Kavanaugh sworn in as Supreme Court Justice amid protests
The US Senate has confirmed Brett Kavanaugh as the 114th Supreme Court Justice by one of the narrowest margins in history amid mass protests, ending a vitriolic battle that began as a debate over judicial ideology and concluded with a national reckoning over sexual misconduct.
Washington: The US Senate has confirmed Brett Kavanaugh as the 114th Supreme Court Justice by one of the narrowest margins in history amid mass protests, ending a vitriolic battle that began as a debate over judicial ideology and concluded with a national reckoning over sexual misconduct.
As a chorus of women in the Senate's public galleries repeatedly interrupted the proceedings on Saturday night with cries of "Shame!", somber-looking senators voted 50 to 48 - almost entirely along party lines - to elevate Judge Kavanaugh, reports The New York Times.
The 53-year-old Kavanaugh was promptly sworn in by both Chief Justice John G. Roberts Jr. and the retired Justice Anthony M. Kennedy - the court's longtime swing vote, whom he will replace - in a private ceremony.
"He's going to go down as a totally brilliant Supreme Court Justice for many years," an elated President Donald Trump told reporters, whom he had invited to join him in watching the vote on television aboard Air Force One.
Trump also derided the sizable protests against Judge Kavanaugh on the steps of the Supreme Court and the Capitol as "phony stuff", and said it was a misnomer to imply that women were upset at his confirmation.
"Women, I feel, were in many ways stronger than the men in this fight," the President said.
"Women were outraged at what happened to Brett Kavanaugh. Outraged."
The brutal confirmation fight is likely to have far-reaching implications in next month's midterm elections.
Republicans are confronting an electrified Democratic base led by women infuriated by the treatment of professor Christine Blasey Ford, who detailed in emotional testimony her allegations that Kavanaugh sexually assaulted her when both were teenagers in the 1980s.
Kavanaugh has denied the allegations.
Republicans have said that the battle to get Kavanaugh confirmed only motivated a fractured party electorate on a singularly unifying issue for conservatives: the federal judiciary.
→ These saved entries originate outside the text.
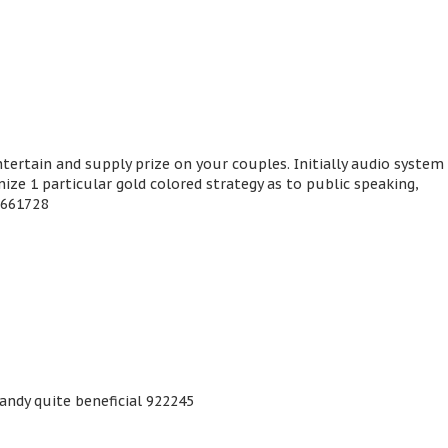
tertain and supply prize on your couples. Initially audio system
ze 1 particular gold colored strategy as to public speaking,
 661728
handy quite beneficial 922245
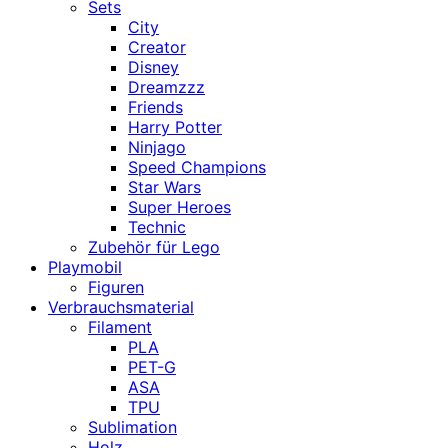
Sets
City
Creator
Disney
Dreamzzz
Friends
Harry Potter
Ninjago
Speed Champions
Star Wars
Super Heroes
Technic
Zubehör für Lego
Playmobil
Figuren
Verbrauchsmaterial
Filament
PLA
PET-G
ASA
TPU
Sublimation
Holz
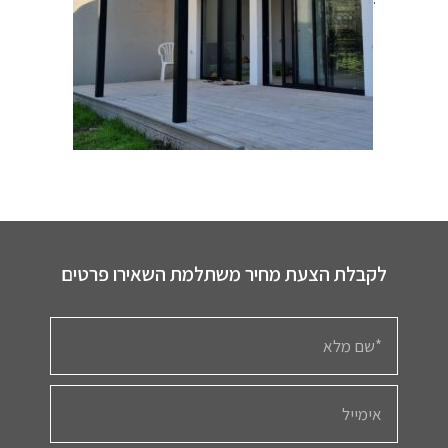
לקבלת הצעת מחיר משתלמת השאירו פרטים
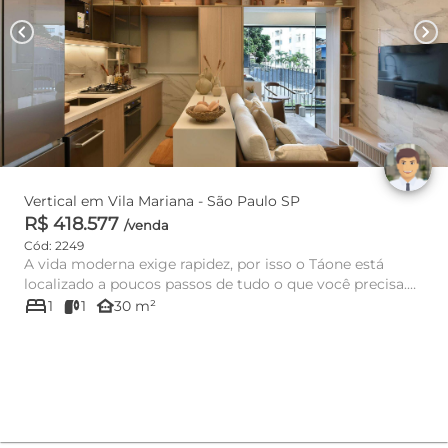
chevron_left
chevron_right
Vertical em Vila Mariana - São Paulo SP
R$ 418.577
/venda
Cód: 2249
A vida moderna exige rapidez, por isso o Táone está
localizado a poucos passos de tudo o que você precisa.
bed
No coração de...
other_houses
1
1
30 m²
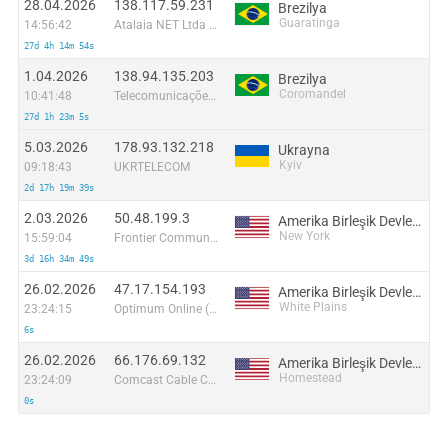
28.04.2026
138.117.59.231
Brezilya
Guaratinga
14:56:42
Atalaia NET Ltda - ME
27d 4h 14m 54s
1.04.2026
138.94.135.203
Brezilya
Coromandel
10:41:48
Telecomunicações Netcoro Ltda
27d 1h 23m 5s
5.03.2026
178.93.132.218
Ukrayna
Kyiv
09:18:43
UKRTELECOM
2d 17h 19m 39s
2.03.2026
50.48.199.3
Amerika Birleşik Devletleri
New York
15:59:04
Frontier Communications Solutions
3d 16h 34m 49s
26.02.2026
47.17.154.193
Amerika Birleşik Devletleri
White Plains
23:24:15
Optimum Online (Cablevision Systems)
6s
26.02.2026
66.176.69.132
Amerika Birleşik Devletleri
Homestead
23:24:09
Comcast Cable Communications
0s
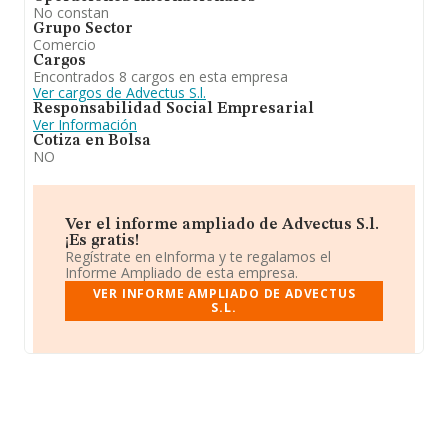
No constan
Grupo Sector
Comercio
Cargos
Encontrados 8 cargos en esta empresa
Ver cargos de Advectus S.l.
Responsabilidad Social Empresarial
Ver Información
Cotiza en Bolsa
NO
Ver el informe ampliado de Advectus S.l.
¡Es gratis!
Regístrate en eInforma y te regalamos el
Informe Ampliado de esta empresa.
VER INFORME AMPLIADO DE ADVECTUS
S.L.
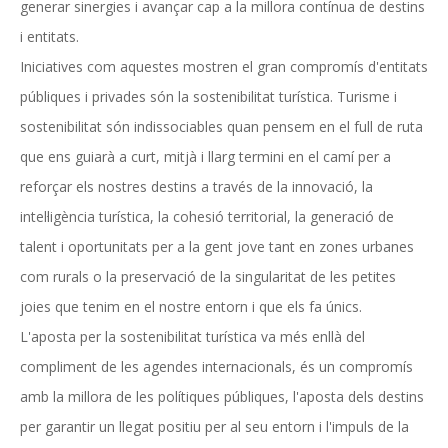
generar sinergies i avançar cap a la millora contínua de destins
i entitats.
Iniciatives com aquestes mostren el gran compromís d'entitats
públiques i privades són la sostenibilitat turística. Turisme i
sostenibilitat són indissociables quan pensem en el full de ruta
que ens guiarà a curt, mitjà i llarg termini en el camí per a
reforçar els nostres destins a través de la innovació, la
intel·ligència turística, la cohesió territorial, la generació de
talent i oportunitats per a la gent jove tant en zones urbanes
com rurals o la preservació de la singularitat de les petites
joies que tenim en el nostre entorn i que els fa únics.
L'aposta per la sostenibilitat turística va més enllà del
compliment de les agendes internacionals, és un compromís
amb la millora de les polítiques públiques, l'aposta dels destins
per garantir un llegat positiu per al seu entorn i l'impuls de la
"It's been a great political gift for us. The tactics have energised our base," Senate Majority Leader Mitch McConnell told The Washington Post.
"I want to thank the mob, because they've done the one thing we were having trouble doing, which was energising our base."
But Senate Minority Leader Chuck Schumer, a Democrat, called the nomination "one of the saddest moments in the history of the Senate" and said, "this chapter will be a flashing red warning light of what to avoid".
Republicans "conducted one of the least transparent, least fair, most biased processes in Senate history, slanting the table from the very beginning to produce their desired result", he added.
The two-vote margin for Kavanaugh was the narrowest for a confirmed Supreme Court Justice since 1881, when the Senate confirmed Stanley Matthews, a nominee of President James A. Garfield's.
Ahead of the vote, hundreds of people protested against Kavanaugh's nomination at the US Capitol in Washington. Protesters had gathered outside the court and at one point some ran up the steps and banged on its ornate doors. Other demonstrators climbed on the nearby statue of justice.